Keeping detailed business records for your LLC or corporation is probably the least exciting part of running a business, and yet proper record keeping is essential for both legal and strategic reasons. The ushering in of the digital age now means that corporate record keeping doesn’t have to be mounds of paper and rooms full of filing cabinets. Digital record keeping helps corporations and their investors to efficiently monitor the progress of the business, identify sources of income, keep track of deductible expenses, prepare tax returns, and many other important aspects of corporate governance.
There are many benefits to going digital, from saving resources to boosting security, but most importantly digital record keeping offers corporations a quick reliable way to maintain their important corporate records.
What Are the Pros of Keeping Digital Records?
Secure Document Storage
In order to comply with laws such as Sarbanes-Oxley, the Paperwork Reduction Act of 1980, and HIPAA, companies must retain information in a manner that lets it be quickly retrieved, which is why digital record keeping is so important. Instead of sifting through file cabinets of hard paper copies, proper digital storage allows a company to quickly recover the necessary information. The implication of this requirement is that any digital record keeping must be complete and available for retrieval as requested for regulatory or business purposes. As an added benefit, installation and implementation of document management software also allows corporations to streamline communication with investors, leverage electronic signatures, redact confidential information, and create important audit trails.
Compliance With Government Regulations
The Uniform Photographic Copies of Business and Public Records as Evidence Act (UPA), of which there are both federal and state versions, states that “a reproduction which accurately reflects the original is as admissible in evidence as the original itself in a judicial or administrative proceeding.” Simply put, a digital file is as legal in a court of law as a paper copy. This doesn’t mean that your company should just save their digital records on a hard drive, but rather that you should be aware that storing electronic records must meet certain legal standards, and that the choice of digital storage hardware is critical when it comes to the admissibility of a duplicated record.
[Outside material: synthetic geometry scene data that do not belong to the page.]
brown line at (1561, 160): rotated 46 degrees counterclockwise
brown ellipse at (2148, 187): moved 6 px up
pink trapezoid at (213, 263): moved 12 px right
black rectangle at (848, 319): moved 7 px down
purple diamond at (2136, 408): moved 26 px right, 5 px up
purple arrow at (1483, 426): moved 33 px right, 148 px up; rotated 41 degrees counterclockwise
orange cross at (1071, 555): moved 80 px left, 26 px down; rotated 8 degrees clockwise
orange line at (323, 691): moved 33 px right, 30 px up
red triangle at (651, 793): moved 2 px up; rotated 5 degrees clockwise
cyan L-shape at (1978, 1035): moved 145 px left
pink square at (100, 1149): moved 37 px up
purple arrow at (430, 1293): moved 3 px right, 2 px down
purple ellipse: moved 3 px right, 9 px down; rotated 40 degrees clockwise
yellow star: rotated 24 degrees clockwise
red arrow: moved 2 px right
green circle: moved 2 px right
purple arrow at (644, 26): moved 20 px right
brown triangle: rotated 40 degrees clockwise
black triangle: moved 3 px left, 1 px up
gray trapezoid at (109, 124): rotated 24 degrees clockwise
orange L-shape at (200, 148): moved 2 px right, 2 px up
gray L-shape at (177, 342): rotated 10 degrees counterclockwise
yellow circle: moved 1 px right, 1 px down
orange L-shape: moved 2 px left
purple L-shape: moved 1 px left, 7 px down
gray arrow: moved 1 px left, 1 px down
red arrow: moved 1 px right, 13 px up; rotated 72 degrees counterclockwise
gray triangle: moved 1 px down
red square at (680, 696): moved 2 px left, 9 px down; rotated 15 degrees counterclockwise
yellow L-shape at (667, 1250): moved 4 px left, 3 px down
Cutting down on ink and paper purchases is always going to have a positive impact on the corporate bottom line. While the initial cost of switching to paperless might be high, the overall savings and reduced expenses will be a huge benefit to your company. This is one of the main reasons why businesses go paperless.
Documents, records, and reports are vital to the daily operation and financial survival of every business. That is why it’s so important to safeguard them from theft, fire, severe weather, sprinkler damage, mold, and mildew or any other type of hazard that might occur in the workplace. Protecting business records ensures the information they contain is available any time it is needed and also speeds recovery from an unplanned disruption.
What are the Cons of Keeping Digital Records?
Going digital may offer you quick access to important records, but it also means quick loss. Consider what would happen to all of your company’s business documents if the system were to crash. You could lose everything. It’s important for every small business, and particularly those that are paperless, to have a system for backing up and protecting data off-site.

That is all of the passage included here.